_Study material_
◆ ◆ ◆ ◆ ◆
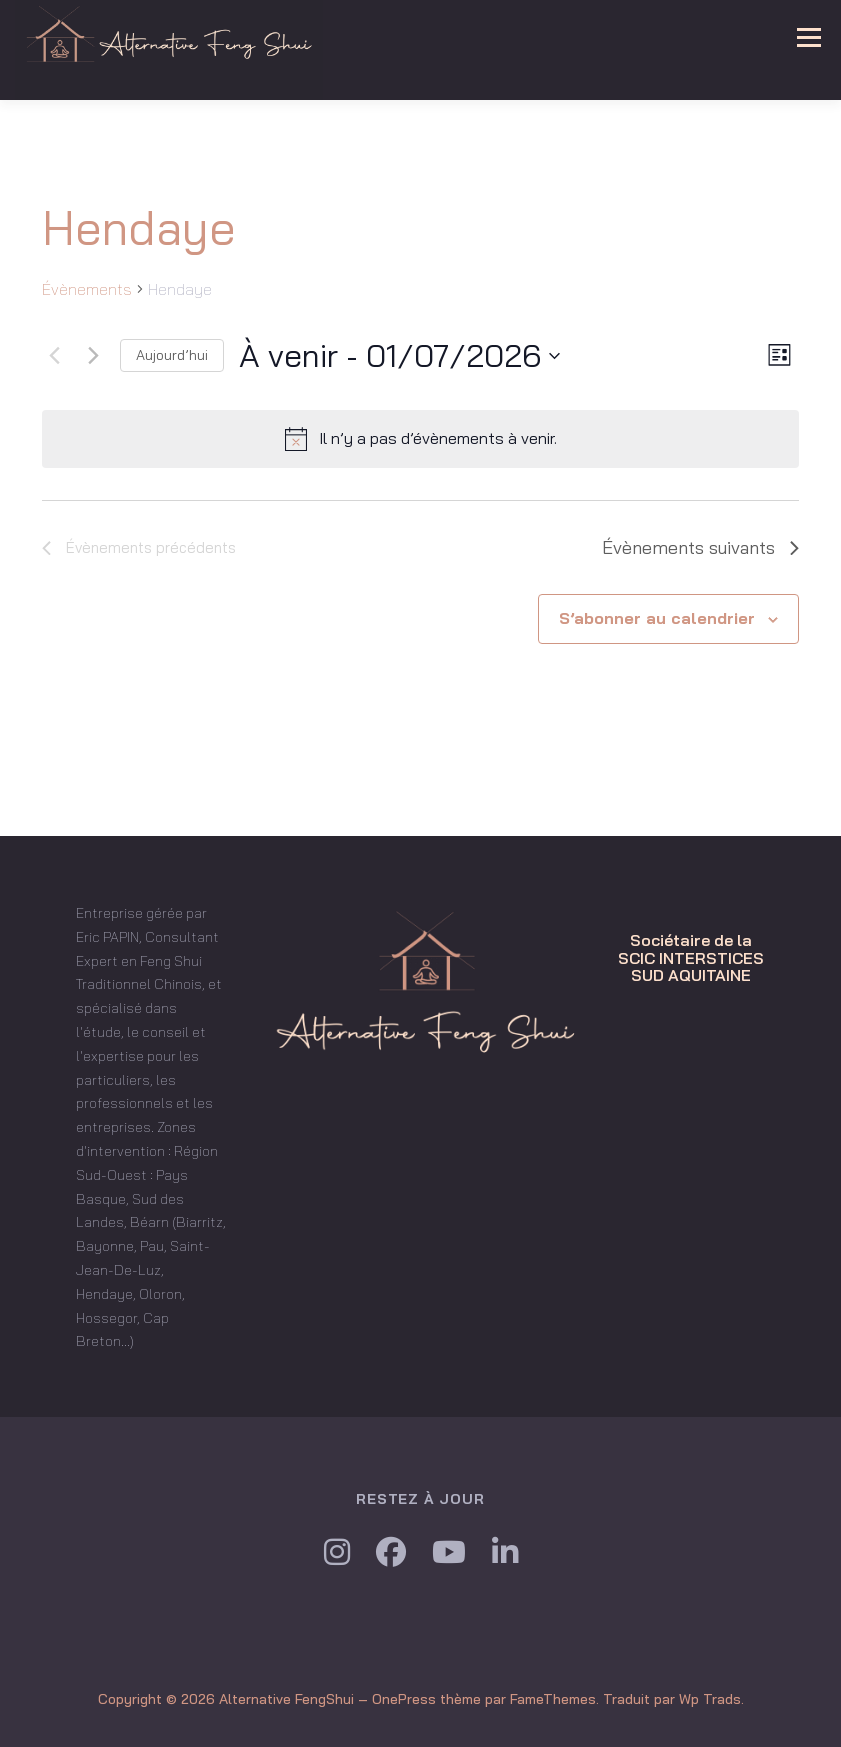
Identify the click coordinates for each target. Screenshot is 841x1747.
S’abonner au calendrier (657, 618)
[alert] (420, 439)
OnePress (404, 1699)
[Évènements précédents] (54, 356)
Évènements (87, 289)
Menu (808, 37)
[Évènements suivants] (93, 356)
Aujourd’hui (172, 355)
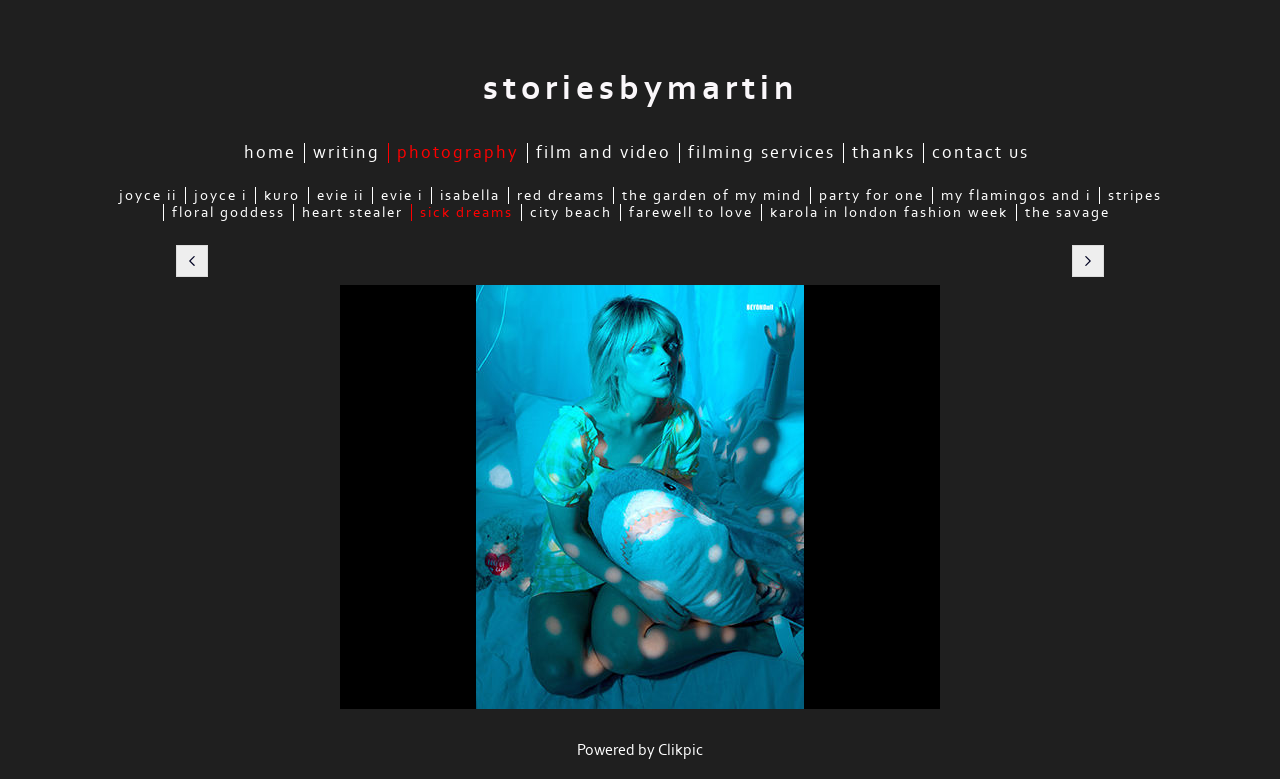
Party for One (871, 195)
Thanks (883, 153)
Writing (346, 153)
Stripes (1135, 195)
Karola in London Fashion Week (889, 212)
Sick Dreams (466, 212)
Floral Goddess (228, 212)
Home (270, 153)
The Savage (1067, 212)
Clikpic (680, 750)
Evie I (402, 195)
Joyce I (220, 195)
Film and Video (603, 153)
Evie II (340, 195)
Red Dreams (561, 195)
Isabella (470, 195)
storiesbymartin (640, 88)
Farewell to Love (691, 212)
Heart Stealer (352, 212)
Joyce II (148, 195)
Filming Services (761, 153)
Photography (458, 153)
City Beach (571, 212)
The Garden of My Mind (712, 195)
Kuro (282, 195)
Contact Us (980, 153)
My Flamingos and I (1016, 195)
◆ ◆ ◆ ◆ ◆
_Assignment_
Copy exactly, please, the lines that run from the line holding "S’abonner au calendrier (657, 618)" through the closing line of the material above, omitting every picture.

_Exercise result_
S’abonner au calendrier (657, 618)
[alert] (420, 439)
OnePress (404, 1699)
[Évènements précédents] (54, 356)
Évènements (87, 289)
Menu (808, 37)
[Évènements suivants] (93, 356)
Aujourd’hui (172, 355)
Party for One (871, 195)
Thanks (883, 153)
Writing (346, 153)
Stripes (1135, 195)
Karola in London Fashion Week (889, 212)
Sick Dreams (466, 212)
Floral Goddess (228, 212)
Home (270, 153)
The Savage (1067, 212)
Clikpic (680, 750)
Evie I (402, 195)
Joyce I (220, 195)
Film and Video (603, 153)
Evie II (340, 195)
Red Dreams (561, 195)
Isabella (470, 195)
storiesbymartin (640, 88)
Farewell to Love (691, 212)
Heart Stealer (352, 212)
Joyce II (148, 195)
Filming Services (761, 153)
Photography (458, 153)
City Beach (571, 212)
The Garden of My Mind (712, 195)
Kuro (282, 195)
Contact Us (980, 153)
My Flamingos and I (1016, 195)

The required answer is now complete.